Instructions for the task
Please output exactly the part of the records below that opens with the line containing "housing, or other essential servi" and closes with the line containing "Thank you for your generosity and com", both lines included, and nothing else.

Information provided
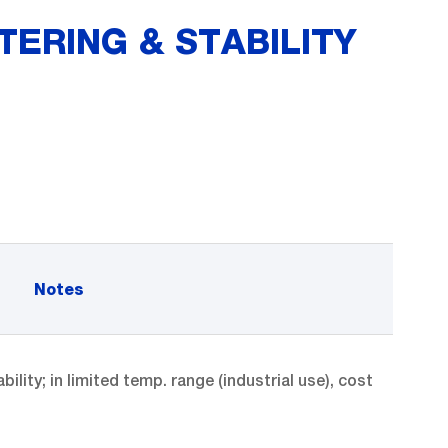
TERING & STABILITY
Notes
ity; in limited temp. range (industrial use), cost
==
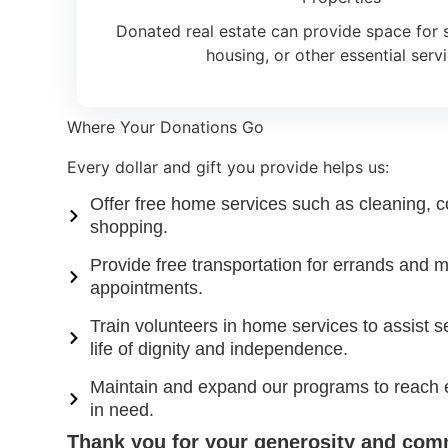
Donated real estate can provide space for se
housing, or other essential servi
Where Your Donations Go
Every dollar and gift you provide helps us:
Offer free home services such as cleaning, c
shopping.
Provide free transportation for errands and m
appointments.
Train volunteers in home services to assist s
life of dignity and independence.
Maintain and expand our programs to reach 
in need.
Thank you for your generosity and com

Solution for this exercise
housing, or other essential servi
Where Your Donations Go
Every dollar and gift you provide helps us:
Offer free home services such as cleaning, c
shopping.
Provide free transportation for errands and m
appointments.
Train volunteers in home services to assist s
life of dignity and independence.
Maintain and expand our programs to reach 
in need.
Thank you for your generosity and com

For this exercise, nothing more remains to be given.